*** Begin section ***
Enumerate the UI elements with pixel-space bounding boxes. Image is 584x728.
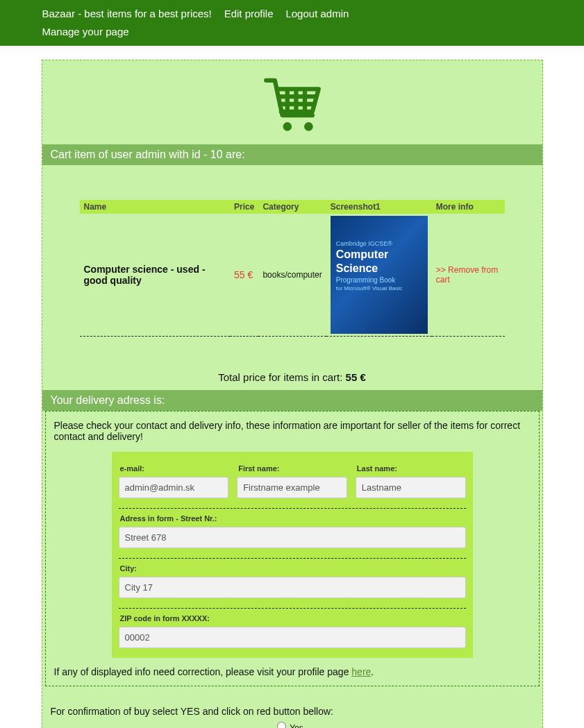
cart-icon-wrap [42,60,542,144]
cart-items-header: Cart item of user admin with id - 10 are… [42,144,542,165]
last-name-field[interactable] [356,477,466,498]
book-cover-title-2: Science [336,262,422,275]
confirm-yes-radio[interactable] [277,722,286,728]
book-cover-image: Cambridge IGCSE® Computer Science Progra… [331,216,428,334]
book-cover-title-1: Computer [336,248,422,261]
col-name: Name [80,200,231,214]
col-price: Price [230,200,258,214]
confirm-block: For confirmation of buy select YES and c… [42,706,542,728]
nav-logout-link[interactable]: Logout admin [285,5,349,23]
email-field[interactable] [119,477,229,498]
confirm-radio-group: Yes No [51,720,534,728]
address-field[interactable] [119,527,466,548]
item-actions: >> Remove from cart [432,214,505,337]
shopping-cart-icon [261,126,324,137]
nav-home-link[interactable]: Bazaar - best items for a best prices! [42,5,212,23]
remove-from-cart-link[interactable]: >> Remove from cart [436,265,498,285]
city-label: City: [120,564,466,573]
nav-manage-page-link[interactable]: Manage your page [42,23,129,41]
table-row: Computer science - used - good quality 5… [80,214,505,337]
first-name-label: First name: [238,464,347,473]
delivery-form: e-mail: First name: Last name: Adress in… [112,452,473,658]
book-cover-line3: Programming Book [336,276,422,284]
cart-total: Total price for items in cart: 55 € [42,371,542,383]
first-name-field[interactable] [237,477,347,498]
email-label: e-mail: [120,464,229,473]
zip-field[interactable] [119,627,466,648]
item-name: Computer science - used - good quality [80,214,231,337]
delivery-address-header: Your delivery adress is: [42,390,542,411]
last-name-label: Last name: [357,464,466,473]
book-cover-subtitle: Cambridge IGCSE® [336,240,422,247]
col-screenshot: Screenshot1 [326,200,432,214]
item-price: 55 € [230,214,258,337]
cart-items-table: Name Price Category Screenshot1 More inf… [80,200,505,337]
confirm-prompt: For confirmation of buy select YES and c… [51,706,534,717]
page-container: Cart item of user admin with id - 10 are… [42,60,543,728]
col-category: Category [258,200,326,214]
top-navbar: Bazaar - best items for a best prices! E… [0,0,584,46]
svg-point-6 [304,122,313,131]
cart-total-value: 55 € [346,371,366,383]
correction-text: If any of displayed info need correction… [54,666,352,677]
item-screenshot: Cambridge IGCSE® Computer Science Progra… [326,214,432,337]
svg-point-5 [283,122,292,131]
address-label: Adress in form - Street Nr.: [120,514,466,523]
item-category: books/computer [258,214,326,337]
book-cover-line4: for Microsoft® Visual Basic [336,285,422,291]
delivery-box: Please check your contact and delivery i… [45,411,540,686]
cart-total-label: Total price for items in cart: [218,371,345,383]
delivery-instructions: Please check your contact and delivery i… [54,420,531,442]
col-more-info: More info [432,200,505,214]
correction-note: If any of displayed info need correction… [54,666,531,677]
table-header-row: Name Price Category Screenshot1 More inf… [80,200,505,214]
profile-here-link[interactable]: here [351,666,371,677]
confirm-yes-label: Yes [290,723,303,728]
nav-edit-profile-link[interactable]: Edit profile [224,5,274,23]
city-field[interactable] [119,577,466,598]
zip-label: ZIP code in form XXXXX: [120,614,466,623]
*** End section ***
Leave out the pictures and give the rest of the records again exactly.

Enumerate the UI elements with pixel-space bounding boxes. Image is 584x728.
cart-icon-wrap [42,60,542,144]
cart-items-header: Cart item of user admin with id - 10 are… [42,144,542,165]
last-name-field[interactable] [356,477,466,498]
book-cover-title-2: Science [336,262,422,275]
confirm-yes-radio[interactable] [277,722,286,728]
book-cover-image: Cambridge IGCSE® Computer Science Progra… [331,216,428,334]
book-cover-title-1: Computer [336,248,422,261]
col-name: Name [80,200,231,214]
col-price: Price [230,200,258,214]
confirm-block: For confirmation of buy select YES and c… [42,706,542,728]
nav-logout-link[interactable]: Logout admin [285,5,349,23]
email-field[interactable] [119,477,229,498]
confirm-radio-group: Yes No [51,720,534,728]
address-field[interactable] [119,527,466,548]
item-actions: >> Remove from cart [432,214,505,337]
shopping-cart-icon [261,126,324,137]
nav-home-link[interactable]: Bazaar - best items for a best prices! [42,5,212,23]
remove-from-cart-link[interactable]: >> Remove from cart [436,265,498,285]
city-label: City: [120,564,466,573]
nav-manage-page-link[interactable]: Manage your page [42,23,129,41]
table-row: Computer science - used - good quality 5… [80,214,505,337]
first-name-label: First name: [238,464,347,473]
delivery-form: e-mail: First name: Last name: Adress in… [112,452,473,658]
book-cover-line3: Programming Book [336,276,422,284]
cart-total: Total price for items in cart: 55 € [42,371,542,383]
first-name-field[interactable] [237,477,347,498]
email-label: e-mail: [120,464,229,473]
zip-field[interactable] [119,627,466,648]
item-name: Computer science - used - good quality [80,214,231,337]
delivery-address-header: Your delivery adress is: [42,390,542,411]
last-name-label: Last name: [357,464,466,473]
book-cover-subtitle: Cambridge IGCSE® [336,240,422,247]
col-screenshot: Screenshot1 [326,200,432,214]
item-price: 55 € [230,214,258,337]
cart-items-table: Name Price Category Screenshot1 More inf… [80,200,505,337]
confirm-prompt: For confirmation of buy select YES and c… [51,706,534,717]
page-container: Cart item of user admin with id - 10 are… [42,60,543,728]
col-category: Category [258,200,326,214]
top-navbar: Bazaar - best items for a best prices! E… [0,0,584,46]
svg-point-6 [304,122,313,131]
cart-total-value: 55 € [346,371,366,383]
correction-text: If any of displayed info need correction… [54,666,352,677]
item-screenshot: Cambridge IGCSE® Computer Science Progra… [326,214,432,337]
svg-point-5 [283,122,292,131]
address-label: Adress in form - Street Nr.: [120,514,466,523]
item-category: books/computer [258,214,326,337]
book-cover-line4: for Microsoft® Visual Basic [336,285,422,291]
delivery-box: Please check your contact and delivery i… [45,411,540,686]
cart-total-label: Total price for items in cart: [218,371,345,383]
delivery-instructions: Please check your contact and delivery i… [54,420,531,442]
col-more-info: More info [432,200,505,214]
correction-note: If any of displayed info need correction… [54,666,531,677]
table-header-row: Name Price Category Screenshot1 More inf… [80,200,505,214]
profile-here-link[interactable]: here [351,666,371,677]
confirm-yes-label: Yes [290,723,303,728]
nav-edit-profile-link[interactable]: Edit profile [224,5,274,23]
city-field[interactable] [119,577,466,598]
zip-label: ZIP code in form XXXXX: [120,614,466,623]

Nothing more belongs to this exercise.